Acara “ngobrol kemanusiaan “ yang mengambil tema : Greatness Starts from Humanity ini dilakukan di sebuah rumah makan Raja Rasa dibilangan Jalan Ampera Jakarta Selatan pada sabtu (25/2). Acara yang mengundang para netizen, blogger, komunitas kemanusian dan mitra ACT ini berlangsung seru. Ahyudin tampil didampingi Imam Akbari , selaku Senior Vice President. Hadir pula Iqbal Setyarso dan Hariyana Hermain . Selaku MC tampil Hafid T Mas’ud, pria tinggi besar ini memandu acara hingga akhir.
Bencana Tak melulu Berwajah Muram
Jujur, saya memang agak awan dengan dunia kemanusian. Walau sering membaca berita bencana yang terjadi di Indonesia namun saya tak terlalu tertarik. Mendengar kata ‘bencana’ pasti yang terbayang adalah kerusakan fisik, korban jiwa, korban luka, keluarga yang kehilangan anggota keluarganya, kehilangan pekerjaan bahkan hingga ada orang yang menjadi gila akibat terkena bencana.

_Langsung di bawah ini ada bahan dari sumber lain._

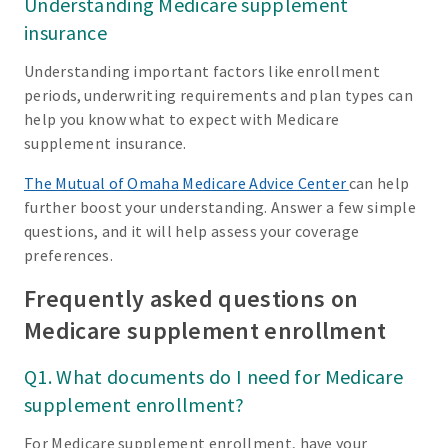
Understanding Medicare supplement
insurance
Understanding important factors like enrollment
periods, underwriting requirements and plan types can
help you know what to expect with Medicare
supplement insurance.
The Mutual of Omaha Medicare Advice Center
can help
further boost your understanding. Answer a few simple
questions, and it will help assess your coverage
preferences.
Frequently asked questions on
Medicare supplement enrollment
Q1. What documents do I need for Medicare
supplement enrollment?
For Medicare supplement enrollment, have your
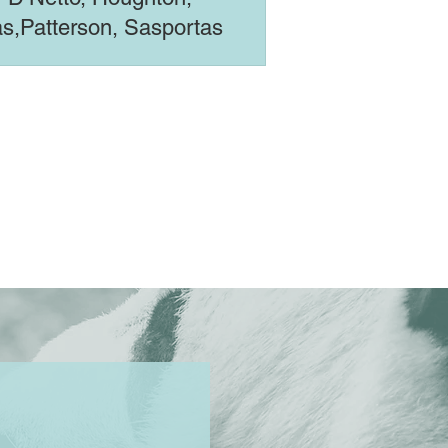
s,Patterson, Sasportas
imal Rising)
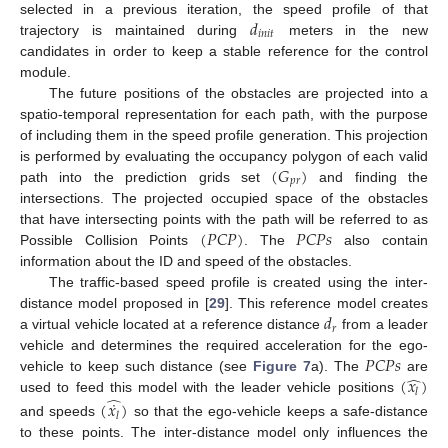
𝑑
selected in a previous iteration, the speed profile of that
𝑖
𝑛
𝑖
𝑡
trajectory is maintained during
meters in the new
candidates in order to keep a stable reference for the control
module.
The future positions of the obstacles are projected into a
spatio-temporal representation for each path, with the purpose
of including them in the speed profile generation. This projection
(
𝐺
)
is performed by evaluating the occupancy polygon of each valid
𝑝
𝑟
path into the prediction grids set
and finding the
intersections. The projected occupied space of the obstacles
(
𝑃
𝐶
𝑃
)
𝑃
𝐶
𝑃
𝑠
that have intersecting points with the path will be referred to as
Possible Collision Points
. The
also contain
information about the ID and speed of the obstacles.
The traffic-based speed profile is created using the inter-
𝑑
distance model proposed in [
29
]. This reference model creates
𝑟
a virtual vehicle located at a reference distance
from a leader
𝑃
𝐶
𝑃
𝑠
vehicle and determines the required acceleration for the ego-
̂
(
𝑥
)
vehicle to keep such distance (see
Figure 7
a). The
are
𝑙
̂
˙
used to feed this model with the leader vehicle positions
(
𝑥
)
𝑙
and speeds
so that the ego-vehicle keeps a safe-distance
to these points. The inter-distance model only influences the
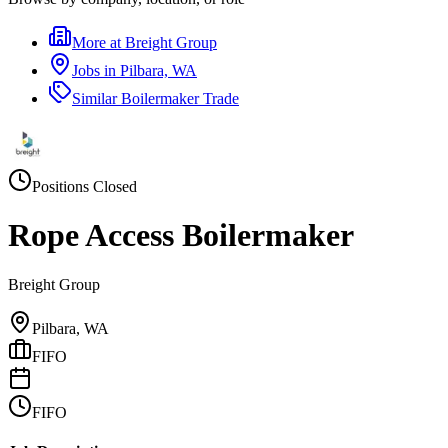
More at
Breight Group
Jobs in
Pilbara, WA
Similar
Boilermaker Trade
Positions Closed
Rope Access Boilermaker
Breight Group
Pilbara, WA
FIFO
FIFO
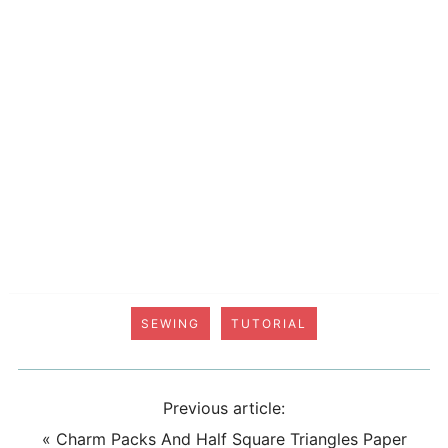
SEWING
TUTORIAL
Previous article:
«
Charm Packs And Half Square Triangles Paper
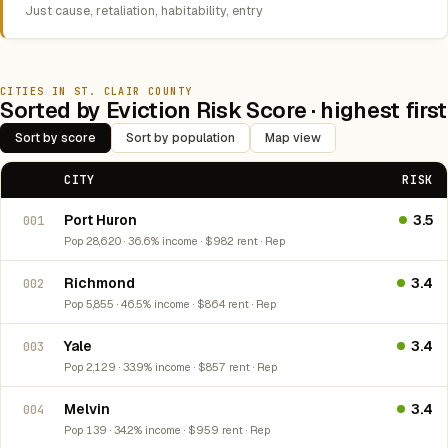
Just cause, retaliation, habitability, entry
CITIES IN ST. CLAIR COUNTY
Sorted by Eviction Risk Score · highest first
Sort by score
Sort by population
Map view
CITY
RISK
Port Huron
3.5
001
Pop 28,620 · 36.6% income · $982 rent · Rep
Richmond
3.4
002
Pop 5,855 · 46.5% income · $864 rent · Rep
Yale
3.4
003
Pop 2,129 · 33.9% income · $857 rent · Rep
Melvin
3.4
004
Pop 139 · 34.2% income · $959 rent · Rep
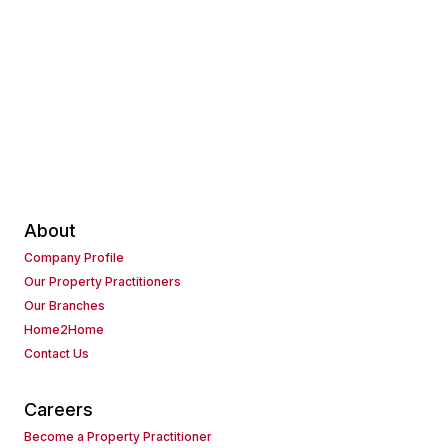
About
Company Profile
Our Property Practitioners
Our Branches
Home2Home
Contact Us
Careers
Become a Property Practitioner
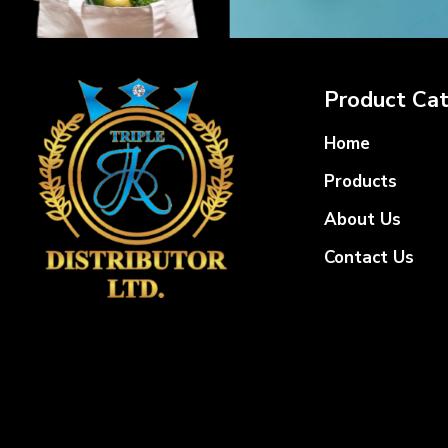
Product Cat
Home
Products
About Us
Contact Us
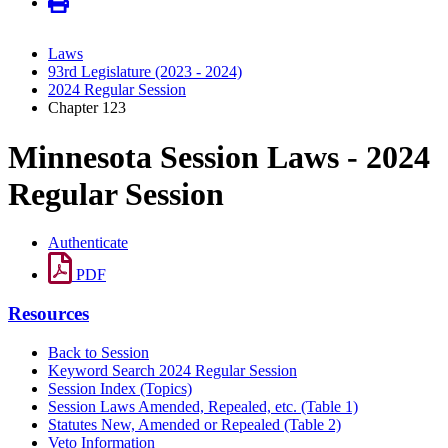
Laws
93rd Legislature (2023 - 2024)
2024 Regular Session
Chapter 123
Minnesota Session Laws - 2024
Regular Session
Authenticate
PDF
Resources
Back to Session
Keyword Search 2024 Regular Session
Session Index (Topics)
Session Laws Amended, Repealed, etc. (Table 1)
Statutes New, Amended or Repealed (Table 2)
Veto Information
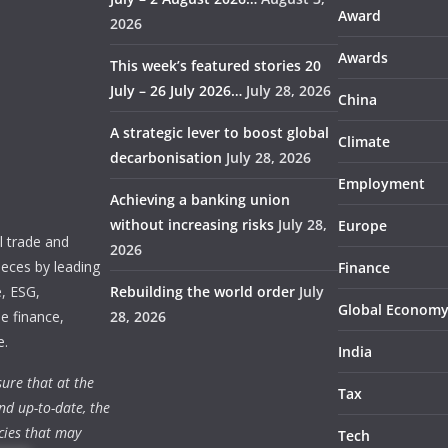
Award
2026
Awards
This week’s featured stories 20
July – 26 July 2026…
July 28, 2026
China
A strategic lever to boost global
Climate
decarbonisation
July 28, 2026
Employment
Achieving a banking union
without increasing risks
July 28,
Europe
 trade and
2026
ieces by leading
Finance
e, ESG,
Rebuilding the world order
July
Global Econom
e finance,
28, 2026
e.
India
ure that at the
Tax
nd up-to-date, the
cies that may
Tech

Pokoknya yang terbayang kesedihan, kekelaman, tangisan, luka , perih dan berbagai macam hal yang mengiris perasaan. Dan itu membuat saya agak kurang nyaman. Namun hal itu berubah 180 derajat setelah saya mengenal ACT, bencana ternyata membawa misi mulia yang Tuhan sembunyikan.
Lewat bencana, rasa empati, kepedulian, rasa sepenanggungan mendapat ruangnya. Di kala bencana, muncul pribadi peduli , datang lembaga kemanusian , hadir para filantropi, bergerak para relawan bencana. Keriuhan pun muncul. Media arus besar, media sosial pun mengabarkan. Beritapun menyebar keseantero dunia.
Menurut Ahyudin,” Bencana harus menjadi lahan jihad, lahan kebaikan, lahan kepedulian dimana bencana harus merubah orang menjadi lebih baik “.
Saya sepakat , bencana memang tak pernah diinginkan siapapun. Tak ada orang atau wilayah yang mau mendapatkan bencana. Namun, bencana acapkali menjadi akses masuk bagi perubahan pola pikir manusia, cara memandang alam bahkan gaya hidup seseorang. Bencana ternyata punya imbas mulia yang seringkali terabaikan.
Sebagai contoh, Ahyudin menceritakan pasca terjadi tsunami Aceh, berjuta juta orang berempati, dukungan moral dan materiil mengalir deras, ratusan lembaga kemanusian dunia tumpah ruah, banyak sekali hal yang terjadi dan sulit dicerna pikiran manusia, kepedulian spontan, peristiwa unik yang menggetarkan hati.
Bencana tak melulu berwajah muram, bencana menghadirkan banyak pelajaran berharga. Kecerdasan dan teknologi manusia yang demikian pesat acapkali tak mampu berbuat apa apa ketika bencana itu datang. Tsunami besar, badai angin, banjir bah, gempa bumi , gunung meletus, kebakaran hutan menjadi bencana yang tak satupun teknologi mampu melawannya.
Teknologi manusia baru sebatas memprediksi , memetakan arah dan besarnya badai . Disisi inilah, manusia harusnya mendapat pencerahan. Bencana lahir dari sebuah kekuatan yang Mahakuasa. Tak hanya sebuah fenomena alam semata namun dibalik bencana ada maksud mulia yang Tuhan berikan, sebuah rasa kemanusian.
Bencana melahirkan sifat filantropi dan kerelawanan, Dua hal ini lalu kawin dan menghasilkan apa yang dinamakan humanity (Kemanusian) . Segitiga ini menjadi landasan bergerak bagi ACT. Tiga elemen yang menurut Ahyudin merupakan segitiga putih. Maka, ACT menggalang tiga elemen ini menjadi padu dan seirama. Bergaung dan menghasilkan kerja untuk sebuah peradaban dunia yang lebih baik.